It’s been a big year for genes.The Human Genome Project has provided definitive proof that we’re all practically African apes. In fact, we share most of our genetic material with the earthworm. And it concentrates the mind to know that two out of three of us will die because of our genes. Was it ever thus?
Well no, actually. A century ago, two out of three of us would have died young from some infectious disease or other. The success of public health measures and vaccination programmes has meant that death from ‘outside’ causes is becoming rarer and rarer. Now we have to iron out miniscule faults in our DNA spirals if we want to live longer, healthier lives.

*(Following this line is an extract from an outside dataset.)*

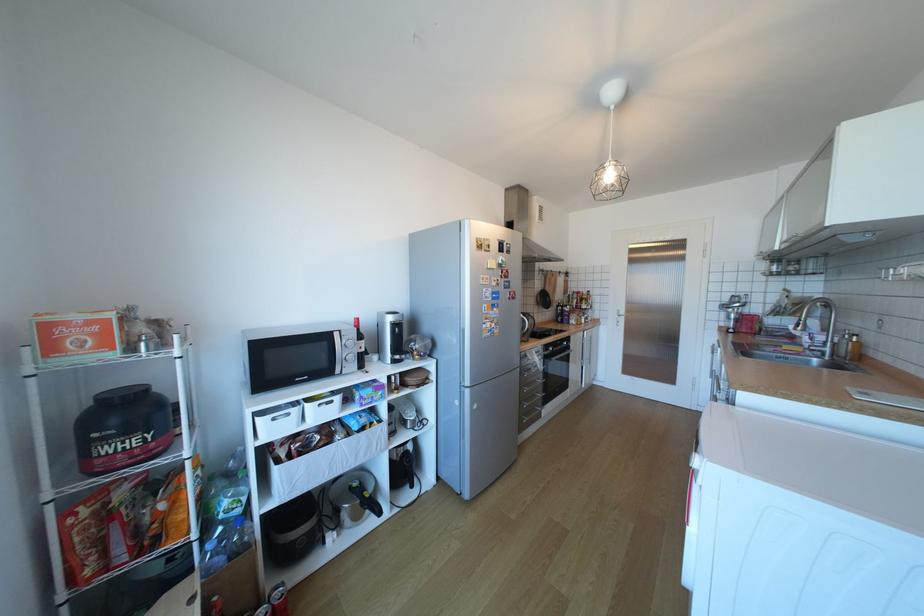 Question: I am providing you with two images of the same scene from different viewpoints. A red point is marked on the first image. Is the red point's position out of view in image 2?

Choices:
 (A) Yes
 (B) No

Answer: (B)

But is the science of genetics overhyped? Optimists believe that illuminating the fundamental workings of our bodies will eventually lead to health and happiness for all, but there are sceptics, too. In his book The Rise and Fall of Modern Medicine, Dr James Le Fanu highlights the spiralling costs of healthcare for limited benefits.
And despite the promise of genetics to uncover the true causes of disease, we are still pretty much in the dark about what causes most of the chronic diseases that monopolise the NHS.
Genes are, however, great news for journalists. In the past few days, I’ve counted 10 big gene stories in the national press and, unlike just about all other health reporting, most of them are positive.We slag off the NHS (even though the majority of patients are satisfied) and throw all our optimism into gene fantasies.
If only it were that simple. Last week’s big story was about the discovery that a common heart defect has been linked to a single gene. Fine, but what next? At present, the best hope is to work out a screening test – with all its attendant anxieties – so as to offer terminations to those affected.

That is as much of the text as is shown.